8. Il résulte de tout ce qui précède que les vices mentionnés aux points 3 et 5 du présent jugement et dont est affecté l’arrêté attaqué sont susceptibles d’être régularisés sans que sa régularisation n’implique d’apporter au projet un bouleversement tel qu’il en changerait la nature même.
9. Les parties ayant été invitées à présenter leurs observations et l’ensemble des moyens ayant été examinés, il y a lieu de surseoir à statuer sur les conclusions à fin d’annulation présentées par la requérante afin de permettre une éventuelle régularisation par la délivrance d’un arrêté de non-opposition à déclaration préalable régularisant les vices retenus qui devra être communiqué au tribunal dans un délai de trois mois à compter de la notification du présent jugement.
D E C I D E :
Article 1er : Il est sursis à statuer sur la requête présentée par Mme A… pour permettre la production au tribunal d’un arrêté de non opposition à déclaration préalable régularisant les vices mentionnés aux points 3 et 5 du présent jugement.

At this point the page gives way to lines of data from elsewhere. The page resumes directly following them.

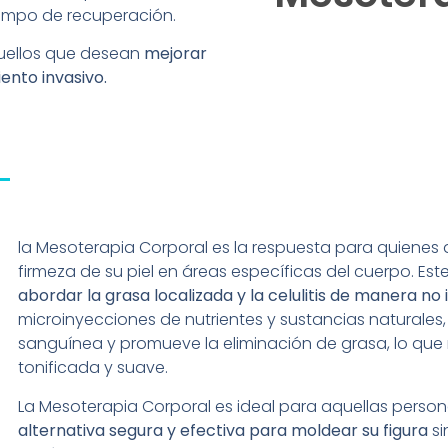
empo de recuperación.
quellos que desean
mejorar
iento invasivo.
la Mesoterapia Corporal es la respuesta para quienes d
firmeza de su piel en áreas específicas del cuerpo. Est
abordar la grasa localizada y la celulitis de manera no 
microinyecciones de nutrientes y sustancias naturales, 
sanguínea y promueve la eliminación de grasa, lo que 
tonificada y suave.
La Mesoterapia Corporal es ideal para aquellas pers
alternativa segura y efectiva para moldear su figura
si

Article 2 : Le délai dans lequel la déclaration préalable de régularisation doit être communiquée au tribunal est fixé à trois mois à compter de la notification du présent jugement.
Article 3 : Tous droits et moyens des parties sur lesquels il n’est pas expressément statué par le présent jugement sont réservés jusqu’à la fin de l’instance.
Article 4 : Le présent jugement sera notifié à Mme B… A…, à la commune de Vigneux-sur-Seine et à M. E… C….
Délibéré après l’audience du 13 janvier 2026, à laquelle siégeaient :
Mme Boukheloua, présidente,
Mme Caron, première conseillère,
Mme Jouguet, première conseillère.
Rendu public par mise à disposition au greffe le 27 janvier 2026.
La rapporteure,
signé
V. Caron
La présidente,
signé
N. Boukheloua
La greffière,
signé
B. Bartyzel
La République mande et ordonne à la préfète de l’Essonne en ce qui la concerne ou à tous commissaires de justice à ce requis en ce qui concerne les voies de droit commun, contre les parties privées, de pourvoir à l’exécution de la présente décision.